**PROBLEM TO WORK ON**
Find the lines holding the string "dông" in the data, then copy all of them.

**EXTRACTED RECORDS**
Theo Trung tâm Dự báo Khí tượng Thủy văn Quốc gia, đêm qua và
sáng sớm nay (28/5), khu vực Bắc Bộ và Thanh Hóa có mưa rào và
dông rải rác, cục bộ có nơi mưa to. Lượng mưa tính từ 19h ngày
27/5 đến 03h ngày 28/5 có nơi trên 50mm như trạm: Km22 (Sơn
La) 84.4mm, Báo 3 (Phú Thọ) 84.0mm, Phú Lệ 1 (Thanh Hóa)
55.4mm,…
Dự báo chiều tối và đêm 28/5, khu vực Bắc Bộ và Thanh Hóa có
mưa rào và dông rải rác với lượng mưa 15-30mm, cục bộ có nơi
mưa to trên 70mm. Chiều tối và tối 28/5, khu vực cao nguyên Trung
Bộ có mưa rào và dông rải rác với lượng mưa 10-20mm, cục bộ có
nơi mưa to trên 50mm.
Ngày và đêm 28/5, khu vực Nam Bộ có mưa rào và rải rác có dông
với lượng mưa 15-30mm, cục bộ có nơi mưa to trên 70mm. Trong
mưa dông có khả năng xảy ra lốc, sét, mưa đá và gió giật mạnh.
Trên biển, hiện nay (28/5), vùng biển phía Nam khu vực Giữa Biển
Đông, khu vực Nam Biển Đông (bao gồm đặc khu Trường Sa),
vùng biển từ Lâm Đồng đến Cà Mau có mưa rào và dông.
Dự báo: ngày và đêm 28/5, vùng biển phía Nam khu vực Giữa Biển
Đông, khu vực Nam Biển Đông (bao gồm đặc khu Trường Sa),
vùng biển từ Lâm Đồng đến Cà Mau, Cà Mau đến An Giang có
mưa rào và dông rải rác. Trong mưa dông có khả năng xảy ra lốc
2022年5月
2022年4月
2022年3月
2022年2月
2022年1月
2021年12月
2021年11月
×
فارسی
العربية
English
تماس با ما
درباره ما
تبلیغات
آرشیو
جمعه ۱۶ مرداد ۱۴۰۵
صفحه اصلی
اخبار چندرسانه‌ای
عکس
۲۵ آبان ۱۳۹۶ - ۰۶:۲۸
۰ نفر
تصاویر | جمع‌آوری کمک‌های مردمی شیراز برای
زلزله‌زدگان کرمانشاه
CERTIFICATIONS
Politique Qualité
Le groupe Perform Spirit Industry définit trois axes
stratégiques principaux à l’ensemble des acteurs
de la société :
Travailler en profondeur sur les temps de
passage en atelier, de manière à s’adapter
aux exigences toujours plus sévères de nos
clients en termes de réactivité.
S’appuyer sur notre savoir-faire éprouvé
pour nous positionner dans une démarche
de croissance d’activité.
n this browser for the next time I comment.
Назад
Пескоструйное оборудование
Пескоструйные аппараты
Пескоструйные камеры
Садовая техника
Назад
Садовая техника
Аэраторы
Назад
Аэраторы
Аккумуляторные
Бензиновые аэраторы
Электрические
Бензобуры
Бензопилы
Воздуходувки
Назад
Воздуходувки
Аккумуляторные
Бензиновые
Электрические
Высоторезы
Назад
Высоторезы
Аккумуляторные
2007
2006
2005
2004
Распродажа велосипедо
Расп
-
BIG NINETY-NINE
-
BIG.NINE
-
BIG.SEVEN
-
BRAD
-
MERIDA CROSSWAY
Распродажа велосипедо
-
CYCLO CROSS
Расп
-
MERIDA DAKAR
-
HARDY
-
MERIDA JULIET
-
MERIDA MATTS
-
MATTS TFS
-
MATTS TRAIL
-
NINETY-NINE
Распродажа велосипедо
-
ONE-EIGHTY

**RESPONSE FOR THIS EXERCISE**
dông rải rác, cục bộ có nơi mưa to. Lượng mưa tính từ 19h ngày
mưa rào và dông rải rác với lượng mưa 15-30mm, cục bộ có nơi
Bộ có mưa rào và dông rải rác với lượng mưa 10-20mm, cục bộ có
Ngày và đêm 28/5, khu vực Nam Bộ có mưa rào và rải rác có dông
mưa dông có khả năng xảy ra lốc, sét, mưa đá và gió giật mạnh.
vùng biển từ Lâm Đồng đến Cà Mau có mưa rào và dông.
mưa rào và dông rải rác. Trong mưa dông có khả năng xảy ra lốc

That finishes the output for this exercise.